A collection of small RNA analysis tools. sRNAtoolbox is aimed to provide small RNA researchers with several useful tools including sRNA expression profiling from deep sequencing experiments and several downstream analysis tools. The center piece of sRNAtoolbox is sRNAbench, which allows the expression profiling and prediction of novel microRNAs in deep sequencing experiments. The other tools can be either launched on sRNAbench results, or independently using the appropriate file formats.
Profile the content of a miRNA sequencing run. Given a set of aligned reads in 1 or more .sam files, produce an annotated version of the .sam where each read is given an annotation based on its coordinate. Additional summary information about the content of each sample is also generated, including miRNA species and other genomic features found.
Identifies phased small RNA clusters as ta-siRNA candidates by evaluating the P-values of hypergeometric distribution. pssRNAMiner is a web-based server which identifies ta-siRNA clusters as well as their potential phase initiators. This program requires that the user submit a set of small RNAs and specify one of listed transcript/ genomic libraries for mapping. It has the ability to identify potential phase-initiators based on the user input.

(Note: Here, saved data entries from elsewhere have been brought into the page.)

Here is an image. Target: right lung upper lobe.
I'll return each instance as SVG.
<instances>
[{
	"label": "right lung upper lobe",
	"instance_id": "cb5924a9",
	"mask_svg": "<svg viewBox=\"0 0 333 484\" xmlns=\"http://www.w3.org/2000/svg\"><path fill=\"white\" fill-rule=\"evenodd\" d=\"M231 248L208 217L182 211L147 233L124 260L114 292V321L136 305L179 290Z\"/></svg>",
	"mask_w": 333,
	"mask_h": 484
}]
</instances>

Allows to share and analyze aligned small RNA sequencing data. miRspring is a software document that aims to provide portability and a universal method to extract miRNA processing information from high-throughput sequencing (HTS) data sets. The software replicates the entire mapped data set and provides user-friendly way of presenting sequencing data along with inbuilt novel analysis tools that can globally assess the whole data set.

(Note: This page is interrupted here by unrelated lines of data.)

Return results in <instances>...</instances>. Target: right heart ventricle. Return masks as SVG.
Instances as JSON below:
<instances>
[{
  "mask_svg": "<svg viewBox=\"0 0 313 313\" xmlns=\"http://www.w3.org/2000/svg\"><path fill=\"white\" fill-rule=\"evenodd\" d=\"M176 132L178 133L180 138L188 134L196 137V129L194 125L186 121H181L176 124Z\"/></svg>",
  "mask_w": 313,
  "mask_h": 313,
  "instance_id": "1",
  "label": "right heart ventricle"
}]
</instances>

A small non-coding RNA (ncRNA) detection tool for RNA sequencing (RNA-Seq) data. NorahDesk utilizes the coverage-distribution of small RNA sequence data and thermodynamic assessments of secondary structure to reliably predict and annotate ncRNA classes. NorahDesk is particularly suitable for the prediction of piRNAs as it is the first program to "annotate by association": if novel transcripts form a thermodynamically stable secondary structure with already known piRNA transcripts, it is likely that the unannotated contigs are also piRNAs.
Analyses small RNA sequencing data from multiple biological sources, taking into account replicate information, to identify robust sets of siRNA precursors. The segmentSeq R package has been extended to identify methylation loci from high-throughput sequencing data from multiple conditions. A statistical model is then developed that accounts for biological replication and variable rates of non-conversion of cytosines in each sample to compute posterior likelihoods of methylation at each locus within an empirical Bayesian framework.

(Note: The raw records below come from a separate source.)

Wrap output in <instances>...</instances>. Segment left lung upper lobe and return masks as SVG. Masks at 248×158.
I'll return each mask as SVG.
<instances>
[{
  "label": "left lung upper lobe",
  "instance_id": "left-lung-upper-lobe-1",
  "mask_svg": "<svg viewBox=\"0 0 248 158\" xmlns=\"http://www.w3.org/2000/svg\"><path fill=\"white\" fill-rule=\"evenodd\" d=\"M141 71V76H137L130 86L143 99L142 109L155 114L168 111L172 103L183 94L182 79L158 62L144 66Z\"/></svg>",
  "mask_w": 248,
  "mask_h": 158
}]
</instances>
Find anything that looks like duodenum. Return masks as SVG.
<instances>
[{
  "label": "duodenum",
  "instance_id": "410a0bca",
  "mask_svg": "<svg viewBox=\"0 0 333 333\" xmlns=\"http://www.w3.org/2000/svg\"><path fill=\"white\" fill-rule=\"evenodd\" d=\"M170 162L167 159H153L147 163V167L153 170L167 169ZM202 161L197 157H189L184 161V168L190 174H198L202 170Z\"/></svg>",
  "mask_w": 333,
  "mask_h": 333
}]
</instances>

Predicts miRNA on both plant and animal data. miRCat is a part of the UEA small RNA Workbench and implements a new approach to differentiate miRNA candidates from background sequences, then applies novel filters on the candidate sequence alignments and secondary structure. The algorithm is performing well on animal datasets and also allows the detection of complex structures and even multiple miRNA loci within a single precursor in plants.
A framework python for the annotation and classification of the non-miRNA small RNA transcriptome. SeqCluster deals with sequences mapping onto multiple locations and permits a highly versatile and user-friendly interaction with the data in order to easily classify sRNA sequences with a putative functional importance.